Down to the last line, print the entries below exactly, and keep every picture out of the copy.

========================

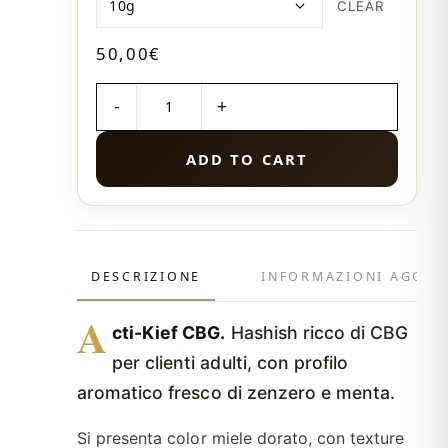
CLEAR
50,00
€
QUANTITÀ
ADD TO CART
DESCRIZIONE
INFORMAZIONI AGGIU
A
cti-Kief CBG.
Hashish ricco di CBG
per clienti adulti, con profilo
aromatico fresco di zenzero e menta.
Si presenta color miele dorato, con texture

========================

ANSWER FOR THIS EXERCISE >>
CLEAR
50,00
€
QUANTITÀ
ADD TO CART
DESCRIZIONE
INFORMAZIONI AGGIU
A
cti-Kief CBG.
Hashish ricco di CBG
per clienti adulti, con profilo
aromatico fresco di zenzero e menta.
Si presenta color miele dorato, con texture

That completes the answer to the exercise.